Pods are mortal workloads. A pod is declared by posting it’s manifest to the cluster, the pod runs once to completion, and that’s it. It’s done.

Virtual machines are immortal workloads. A virtual machine doesn’t just run once to completion. Virtual machines have state. They can be started, stopped, and restarted any number of times. Virtual machines have concepts like live migration as well. Furthermore if the node a virtual machine is running on dies, the expectation is for that exact same virtual machine to resurrect on another node maintaining its state.

So, pods run once and virtual machines live forever. How do we reconcile the two? Our solution came from taking a play directly out of the Kubernetes playbook.

The Kubernetes core apis have this concept of layering objects on top of one another through the use of workload controllers. For example, the Kubernetes ReplicaSet is a workload controller layered on top of pods. The ReplicaSet controller manages ensuring that there are always ‘x’ number of pod replicas running within the cluster. If a ReplicaSet object declares that 5 pod replicas should be running, but a node dies bringing that total to 4, then the ReplicaSet workload controller manages spinning up a 5th pod in order to meet the declared replica count. The workload controller is always reconciling on the ReplicaSet objects desired state.
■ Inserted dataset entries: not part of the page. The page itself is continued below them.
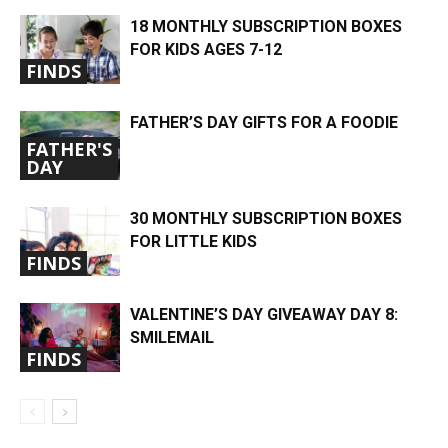
18 MONTHLY SUBSCRIPTION BOXES
FOR KIDS AGES 7-12
FINDS
FATHER’S DAY GIFTS FOR A FOODIE
FATHER'S
DAY
30 MONTHLY SUBSCRIPTION BOXES
FOR LITTLE KIDS
FINDS
VALENTINE’S DAY GIVEAWAY DAY 8:
SMILEMAIL
FINDS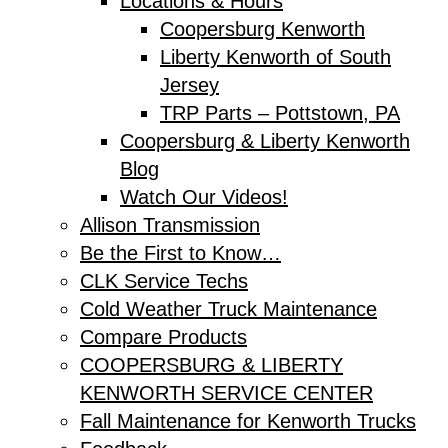
Locations & Hours
Coopersburg Kenworth
Liberty Kenworth of South
Jersey
TRP Parts – Pottstown, PA
Coopersburg & Liberty Kenworth
Blog
Watch Our Videos!
Allison Transmission
Be the First to Know…
CLK Service Techs
Cold Weather Truck Maintenance
Compare Products
COOPERSBURG & LIBERTY
KENWORTH SERVICE CENTER
Fall Maintenance for Kenworth Trucks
Using this established Kubernetes pattern of layering objects on top of one another, we came up with our own virtualization specific API and corresponding workload controller called a “VirtualMachine” (big surprise there on the name, right?). Users declare a VirtualMachine object just like they would a pod by posting the VirtualMachine object’s manifest to the cluster. The big difference here that deviates from how pods are managed is that we allow VirtualMachine objects to be declared to exist in different states. For example, you can declare you want to “start” a virtual machine by setting “running: true” on the VirtualMachine object’s spec. Likewise you can declare you want to “stop” a virtual machine by setting “running: false” on the VirtualMachine object’s spec. Behind the scenes, setting the “running” field to true or false results in the workload controller creating or deleting a pod for the virtual machine to live in.

In the end, we essentially created the concept of an immortal VirtualMachine by laying our own custom API on top of mortal pods. Our API and controller knows how to resurrect a “stopped” VirtualMachine by constructing a pod with all the right network, storage volumes, cpu, and memory attached to in order to accurately bring the VirtualMachine back to life with the exact same state it stopped with.